• ABOUT THIS EXERCISE
In the listing below, print exactly the lines between the line holding "un empate que, más" and the line holding "Francisco...", inclusive, and no more.
*** SOURCE INFORMATION ***
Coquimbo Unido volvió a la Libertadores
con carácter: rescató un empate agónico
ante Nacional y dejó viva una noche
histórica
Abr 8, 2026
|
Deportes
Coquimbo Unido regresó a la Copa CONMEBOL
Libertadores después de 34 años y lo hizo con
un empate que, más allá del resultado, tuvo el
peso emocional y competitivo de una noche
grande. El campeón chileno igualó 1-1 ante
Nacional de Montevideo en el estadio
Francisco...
*** End of SOURCE INFORMATION ***
*** SOURCE INFORMATION ***
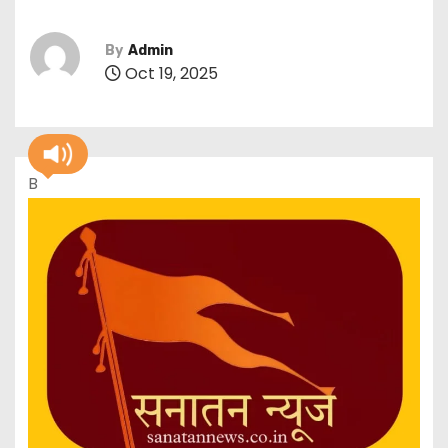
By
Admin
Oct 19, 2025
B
*** End of SOURCE INFORMATION ***
• REPLY
un empate que, más allá del resultado, tuvo el
peso emocional y competitivo de una noche
grande. El campeón chileno igualó 1-1 ante
Nacional de Montevideo en el estadio
Francisco...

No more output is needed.